(PROBLEM STATEMENT):
Copy each line of the listing that includes "programação".

(RECORDS FOR PROCESSING):
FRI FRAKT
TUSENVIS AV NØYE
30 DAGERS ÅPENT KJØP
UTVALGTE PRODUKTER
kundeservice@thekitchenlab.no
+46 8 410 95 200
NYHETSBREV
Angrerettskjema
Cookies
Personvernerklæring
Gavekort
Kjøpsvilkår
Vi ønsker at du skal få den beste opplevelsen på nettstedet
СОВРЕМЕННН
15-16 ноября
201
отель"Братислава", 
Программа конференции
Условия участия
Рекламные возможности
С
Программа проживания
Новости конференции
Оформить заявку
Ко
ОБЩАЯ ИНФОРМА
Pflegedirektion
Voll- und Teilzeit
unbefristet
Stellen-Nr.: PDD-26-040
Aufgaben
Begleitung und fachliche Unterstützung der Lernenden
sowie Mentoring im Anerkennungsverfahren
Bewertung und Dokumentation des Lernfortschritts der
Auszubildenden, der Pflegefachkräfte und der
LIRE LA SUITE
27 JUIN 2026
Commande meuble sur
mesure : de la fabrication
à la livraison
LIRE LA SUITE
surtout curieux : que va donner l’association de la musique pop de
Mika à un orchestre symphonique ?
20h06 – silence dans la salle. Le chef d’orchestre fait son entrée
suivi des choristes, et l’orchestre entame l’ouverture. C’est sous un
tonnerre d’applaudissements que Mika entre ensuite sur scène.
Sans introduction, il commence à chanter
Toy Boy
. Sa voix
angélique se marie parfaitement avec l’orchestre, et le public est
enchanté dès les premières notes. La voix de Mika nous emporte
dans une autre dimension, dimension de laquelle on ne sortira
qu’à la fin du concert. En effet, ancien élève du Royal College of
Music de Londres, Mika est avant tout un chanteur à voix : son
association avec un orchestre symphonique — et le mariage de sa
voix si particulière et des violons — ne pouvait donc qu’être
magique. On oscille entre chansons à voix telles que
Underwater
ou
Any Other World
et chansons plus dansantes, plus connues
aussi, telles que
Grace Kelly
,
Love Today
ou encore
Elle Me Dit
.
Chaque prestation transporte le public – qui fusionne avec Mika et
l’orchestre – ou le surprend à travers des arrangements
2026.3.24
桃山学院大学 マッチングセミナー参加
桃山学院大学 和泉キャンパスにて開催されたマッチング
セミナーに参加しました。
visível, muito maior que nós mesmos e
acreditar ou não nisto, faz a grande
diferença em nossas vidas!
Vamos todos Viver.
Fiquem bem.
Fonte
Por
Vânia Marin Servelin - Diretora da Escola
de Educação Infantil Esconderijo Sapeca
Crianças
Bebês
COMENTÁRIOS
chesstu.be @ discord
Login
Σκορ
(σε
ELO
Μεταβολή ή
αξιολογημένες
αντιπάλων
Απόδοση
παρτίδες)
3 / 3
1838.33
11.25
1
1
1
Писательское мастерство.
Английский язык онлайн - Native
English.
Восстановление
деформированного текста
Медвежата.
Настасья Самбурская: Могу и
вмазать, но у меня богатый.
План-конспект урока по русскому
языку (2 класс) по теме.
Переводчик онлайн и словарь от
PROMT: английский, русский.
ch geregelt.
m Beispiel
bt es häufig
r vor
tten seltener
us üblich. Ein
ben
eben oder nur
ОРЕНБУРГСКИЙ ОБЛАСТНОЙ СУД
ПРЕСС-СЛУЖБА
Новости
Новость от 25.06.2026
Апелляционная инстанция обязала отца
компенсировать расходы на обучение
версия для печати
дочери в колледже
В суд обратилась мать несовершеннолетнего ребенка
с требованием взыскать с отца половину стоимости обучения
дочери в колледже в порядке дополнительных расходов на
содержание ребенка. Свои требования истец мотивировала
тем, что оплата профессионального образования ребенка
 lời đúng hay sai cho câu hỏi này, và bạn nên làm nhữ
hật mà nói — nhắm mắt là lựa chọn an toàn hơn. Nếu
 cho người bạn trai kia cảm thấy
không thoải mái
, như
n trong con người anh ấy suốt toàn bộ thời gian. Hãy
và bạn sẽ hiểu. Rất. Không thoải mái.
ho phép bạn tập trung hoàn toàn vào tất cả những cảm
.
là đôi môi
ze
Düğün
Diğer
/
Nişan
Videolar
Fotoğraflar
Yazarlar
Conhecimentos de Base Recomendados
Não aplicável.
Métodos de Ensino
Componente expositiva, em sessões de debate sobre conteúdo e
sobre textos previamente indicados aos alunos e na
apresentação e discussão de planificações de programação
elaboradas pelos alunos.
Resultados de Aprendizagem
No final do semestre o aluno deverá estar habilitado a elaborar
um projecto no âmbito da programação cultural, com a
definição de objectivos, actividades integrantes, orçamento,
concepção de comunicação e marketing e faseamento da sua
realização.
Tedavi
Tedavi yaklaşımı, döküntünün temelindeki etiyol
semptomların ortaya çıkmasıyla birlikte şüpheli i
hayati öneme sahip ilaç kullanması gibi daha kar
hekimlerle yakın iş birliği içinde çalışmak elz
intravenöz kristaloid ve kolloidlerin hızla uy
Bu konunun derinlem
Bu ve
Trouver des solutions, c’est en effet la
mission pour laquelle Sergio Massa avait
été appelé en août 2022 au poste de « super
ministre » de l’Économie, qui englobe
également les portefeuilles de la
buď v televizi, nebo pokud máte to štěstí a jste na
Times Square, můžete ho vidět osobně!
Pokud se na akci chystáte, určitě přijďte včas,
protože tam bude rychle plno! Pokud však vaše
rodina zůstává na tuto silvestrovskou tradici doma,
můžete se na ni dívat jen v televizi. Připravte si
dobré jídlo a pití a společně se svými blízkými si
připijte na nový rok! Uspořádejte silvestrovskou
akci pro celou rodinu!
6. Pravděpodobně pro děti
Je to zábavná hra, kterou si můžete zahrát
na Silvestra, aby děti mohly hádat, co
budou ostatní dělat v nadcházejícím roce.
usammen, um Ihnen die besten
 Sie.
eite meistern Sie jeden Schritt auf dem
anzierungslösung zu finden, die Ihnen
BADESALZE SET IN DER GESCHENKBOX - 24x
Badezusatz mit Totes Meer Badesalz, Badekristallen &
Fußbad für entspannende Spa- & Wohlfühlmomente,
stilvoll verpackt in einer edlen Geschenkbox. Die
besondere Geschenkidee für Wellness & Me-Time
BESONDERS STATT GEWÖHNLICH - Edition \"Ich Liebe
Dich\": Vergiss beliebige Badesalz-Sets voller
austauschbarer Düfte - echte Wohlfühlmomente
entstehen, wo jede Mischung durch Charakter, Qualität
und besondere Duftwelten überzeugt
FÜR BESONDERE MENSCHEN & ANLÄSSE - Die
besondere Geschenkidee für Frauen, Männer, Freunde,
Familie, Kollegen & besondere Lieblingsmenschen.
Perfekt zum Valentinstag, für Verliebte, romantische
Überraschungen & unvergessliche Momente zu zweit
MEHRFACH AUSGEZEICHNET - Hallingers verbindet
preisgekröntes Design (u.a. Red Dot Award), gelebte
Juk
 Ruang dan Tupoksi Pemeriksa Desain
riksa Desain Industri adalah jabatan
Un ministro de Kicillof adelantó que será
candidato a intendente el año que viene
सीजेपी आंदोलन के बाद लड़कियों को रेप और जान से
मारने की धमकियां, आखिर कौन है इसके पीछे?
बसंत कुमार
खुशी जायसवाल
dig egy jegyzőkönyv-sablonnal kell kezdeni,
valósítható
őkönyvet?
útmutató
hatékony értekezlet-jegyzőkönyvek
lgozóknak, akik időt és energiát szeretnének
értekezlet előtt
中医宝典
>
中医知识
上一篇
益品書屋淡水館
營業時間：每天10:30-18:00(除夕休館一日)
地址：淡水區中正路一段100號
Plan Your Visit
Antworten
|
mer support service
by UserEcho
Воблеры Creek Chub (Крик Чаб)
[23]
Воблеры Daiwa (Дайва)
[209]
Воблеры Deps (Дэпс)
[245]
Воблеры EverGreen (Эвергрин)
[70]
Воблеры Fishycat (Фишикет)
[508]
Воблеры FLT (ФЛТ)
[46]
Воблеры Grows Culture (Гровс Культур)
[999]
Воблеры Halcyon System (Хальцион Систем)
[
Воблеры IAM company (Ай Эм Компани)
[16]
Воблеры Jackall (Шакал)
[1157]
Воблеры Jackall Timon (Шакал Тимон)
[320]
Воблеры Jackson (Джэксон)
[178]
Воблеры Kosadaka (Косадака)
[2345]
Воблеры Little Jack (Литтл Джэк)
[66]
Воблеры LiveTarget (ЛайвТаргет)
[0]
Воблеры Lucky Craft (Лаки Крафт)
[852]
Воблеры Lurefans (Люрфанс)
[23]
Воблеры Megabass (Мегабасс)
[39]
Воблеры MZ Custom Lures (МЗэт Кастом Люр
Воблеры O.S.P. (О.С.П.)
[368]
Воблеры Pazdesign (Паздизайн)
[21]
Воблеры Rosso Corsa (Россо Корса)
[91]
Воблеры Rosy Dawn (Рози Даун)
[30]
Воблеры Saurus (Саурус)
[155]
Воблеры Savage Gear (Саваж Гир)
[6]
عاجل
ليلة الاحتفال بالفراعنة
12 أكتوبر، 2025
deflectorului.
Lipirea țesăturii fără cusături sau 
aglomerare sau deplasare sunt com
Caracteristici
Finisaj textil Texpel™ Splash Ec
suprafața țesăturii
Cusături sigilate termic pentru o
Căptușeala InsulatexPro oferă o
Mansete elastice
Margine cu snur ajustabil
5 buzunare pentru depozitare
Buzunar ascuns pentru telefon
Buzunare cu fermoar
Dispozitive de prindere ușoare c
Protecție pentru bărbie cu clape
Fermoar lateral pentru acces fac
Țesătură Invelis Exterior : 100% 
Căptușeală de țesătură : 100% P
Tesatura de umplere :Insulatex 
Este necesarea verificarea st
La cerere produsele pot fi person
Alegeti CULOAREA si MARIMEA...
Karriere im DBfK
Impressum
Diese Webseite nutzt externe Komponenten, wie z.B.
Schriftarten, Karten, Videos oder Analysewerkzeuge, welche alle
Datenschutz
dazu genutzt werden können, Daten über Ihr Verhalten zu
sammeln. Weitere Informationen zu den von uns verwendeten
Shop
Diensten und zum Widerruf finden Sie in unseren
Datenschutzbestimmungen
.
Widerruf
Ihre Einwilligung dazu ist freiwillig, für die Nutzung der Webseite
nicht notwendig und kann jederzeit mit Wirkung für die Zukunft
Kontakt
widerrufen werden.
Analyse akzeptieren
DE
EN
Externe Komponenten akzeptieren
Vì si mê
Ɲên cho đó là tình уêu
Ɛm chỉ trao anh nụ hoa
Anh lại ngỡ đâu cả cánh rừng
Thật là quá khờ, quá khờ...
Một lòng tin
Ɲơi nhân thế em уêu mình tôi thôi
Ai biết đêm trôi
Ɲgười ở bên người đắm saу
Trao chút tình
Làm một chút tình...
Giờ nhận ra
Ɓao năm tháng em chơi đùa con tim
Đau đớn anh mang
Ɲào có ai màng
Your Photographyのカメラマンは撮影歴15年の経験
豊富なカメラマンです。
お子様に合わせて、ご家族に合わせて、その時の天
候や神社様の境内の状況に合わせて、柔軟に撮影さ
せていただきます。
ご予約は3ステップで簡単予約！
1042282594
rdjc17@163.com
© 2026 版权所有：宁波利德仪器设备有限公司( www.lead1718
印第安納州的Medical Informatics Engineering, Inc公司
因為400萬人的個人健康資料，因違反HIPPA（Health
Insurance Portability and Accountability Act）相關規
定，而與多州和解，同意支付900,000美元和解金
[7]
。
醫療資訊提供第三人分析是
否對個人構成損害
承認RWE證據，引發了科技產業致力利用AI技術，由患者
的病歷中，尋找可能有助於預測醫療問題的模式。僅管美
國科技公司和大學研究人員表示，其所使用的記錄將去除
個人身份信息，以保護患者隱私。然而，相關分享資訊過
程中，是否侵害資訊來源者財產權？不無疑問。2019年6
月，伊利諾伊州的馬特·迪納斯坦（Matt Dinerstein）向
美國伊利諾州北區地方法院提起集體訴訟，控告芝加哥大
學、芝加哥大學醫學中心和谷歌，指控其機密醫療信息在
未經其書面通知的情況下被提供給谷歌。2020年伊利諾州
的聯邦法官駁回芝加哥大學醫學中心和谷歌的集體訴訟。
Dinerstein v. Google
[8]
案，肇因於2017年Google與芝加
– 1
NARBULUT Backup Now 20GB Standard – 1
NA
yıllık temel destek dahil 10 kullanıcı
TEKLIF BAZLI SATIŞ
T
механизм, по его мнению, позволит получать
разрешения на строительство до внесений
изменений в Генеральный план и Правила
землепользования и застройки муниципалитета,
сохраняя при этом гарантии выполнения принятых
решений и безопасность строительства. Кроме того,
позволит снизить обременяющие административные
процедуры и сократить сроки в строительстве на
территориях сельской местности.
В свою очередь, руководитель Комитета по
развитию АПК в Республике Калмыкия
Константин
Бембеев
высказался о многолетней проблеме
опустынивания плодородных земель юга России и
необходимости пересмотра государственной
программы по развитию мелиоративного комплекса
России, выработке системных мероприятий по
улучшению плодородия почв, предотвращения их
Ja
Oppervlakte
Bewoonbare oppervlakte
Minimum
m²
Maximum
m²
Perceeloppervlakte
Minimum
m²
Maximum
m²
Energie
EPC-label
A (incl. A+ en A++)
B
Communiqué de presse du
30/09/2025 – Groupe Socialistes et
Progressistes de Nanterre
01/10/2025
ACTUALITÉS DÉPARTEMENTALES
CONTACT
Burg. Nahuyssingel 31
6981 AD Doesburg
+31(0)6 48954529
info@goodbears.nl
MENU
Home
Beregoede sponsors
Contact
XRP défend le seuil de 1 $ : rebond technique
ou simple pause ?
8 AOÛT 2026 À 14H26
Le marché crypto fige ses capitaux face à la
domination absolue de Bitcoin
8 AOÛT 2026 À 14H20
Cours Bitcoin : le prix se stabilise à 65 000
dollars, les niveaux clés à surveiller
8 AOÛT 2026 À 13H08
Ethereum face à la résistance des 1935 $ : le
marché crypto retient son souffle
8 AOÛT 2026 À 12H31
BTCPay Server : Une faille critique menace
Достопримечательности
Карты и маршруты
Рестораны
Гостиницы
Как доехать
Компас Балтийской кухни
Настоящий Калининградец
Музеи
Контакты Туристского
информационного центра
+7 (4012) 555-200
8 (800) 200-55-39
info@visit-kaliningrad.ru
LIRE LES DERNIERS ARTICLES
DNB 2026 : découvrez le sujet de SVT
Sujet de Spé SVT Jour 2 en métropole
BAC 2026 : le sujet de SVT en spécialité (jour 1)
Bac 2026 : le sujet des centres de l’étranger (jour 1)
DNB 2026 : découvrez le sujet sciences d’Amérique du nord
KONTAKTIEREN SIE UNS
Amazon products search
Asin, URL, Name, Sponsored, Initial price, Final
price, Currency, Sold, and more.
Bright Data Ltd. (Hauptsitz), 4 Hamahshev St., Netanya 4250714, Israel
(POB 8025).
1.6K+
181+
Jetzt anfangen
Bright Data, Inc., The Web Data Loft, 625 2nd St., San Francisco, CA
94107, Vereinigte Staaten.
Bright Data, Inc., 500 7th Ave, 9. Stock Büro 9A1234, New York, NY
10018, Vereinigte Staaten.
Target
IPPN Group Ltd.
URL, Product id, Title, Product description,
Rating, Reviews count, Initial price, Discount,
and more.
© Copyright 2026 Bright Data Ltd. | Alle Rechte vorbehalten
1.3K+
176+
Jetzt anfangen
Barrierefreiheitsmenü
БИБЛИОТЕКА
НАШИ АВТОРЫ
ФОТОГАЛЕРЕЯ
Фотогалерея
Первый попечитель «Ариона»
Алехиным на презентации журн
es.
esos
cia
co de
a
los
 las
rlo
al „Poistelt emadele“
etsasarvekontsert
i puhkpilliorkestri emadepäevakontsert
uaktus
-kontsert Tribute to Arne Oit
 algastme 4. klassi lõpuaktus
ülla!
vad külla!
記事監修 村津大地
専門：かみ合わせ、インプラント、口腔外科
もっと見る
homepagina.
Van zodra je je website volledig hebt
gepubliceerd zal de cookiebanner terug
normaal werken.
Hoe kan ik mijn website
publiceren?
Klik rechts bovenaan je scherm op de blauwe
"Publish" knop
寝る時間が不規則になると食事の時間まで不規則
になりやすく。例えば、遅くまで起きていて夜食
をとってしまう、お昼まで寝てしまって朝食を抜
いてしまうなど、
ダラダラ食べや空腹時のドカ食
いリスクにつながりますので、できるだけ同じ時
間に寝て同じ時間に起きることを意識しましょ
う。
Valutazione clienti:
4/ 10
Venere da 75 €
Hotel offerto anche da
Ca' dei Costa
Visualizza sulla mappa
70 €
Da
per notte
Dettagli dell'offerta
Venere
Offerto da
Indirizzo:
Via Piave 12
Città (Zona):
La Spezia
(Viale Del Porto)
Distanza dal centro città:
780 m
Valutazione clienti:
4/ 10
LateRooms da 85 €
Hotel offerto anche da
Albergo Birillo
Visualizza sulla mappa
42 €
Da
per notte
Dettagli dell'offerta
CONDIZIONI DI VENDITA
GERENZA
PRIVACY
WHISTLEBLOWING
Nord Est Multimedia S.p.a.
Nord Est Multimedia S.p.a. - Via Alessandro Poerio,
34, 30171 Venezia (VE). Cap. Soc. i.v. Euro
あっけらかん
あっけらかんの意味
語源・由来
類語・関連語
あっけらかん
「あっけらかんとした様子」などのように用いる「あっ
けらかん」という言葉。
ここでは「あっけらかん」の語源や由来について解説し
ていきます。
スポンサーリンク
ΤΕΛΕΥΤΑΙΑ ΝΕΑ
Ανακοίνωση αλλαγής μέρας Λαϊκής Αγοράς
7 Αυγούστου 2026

(OUTPUT OF THE TASK):
apresentação e discussão de planificações de programação
um projecto no âmbito da programação cultural, com a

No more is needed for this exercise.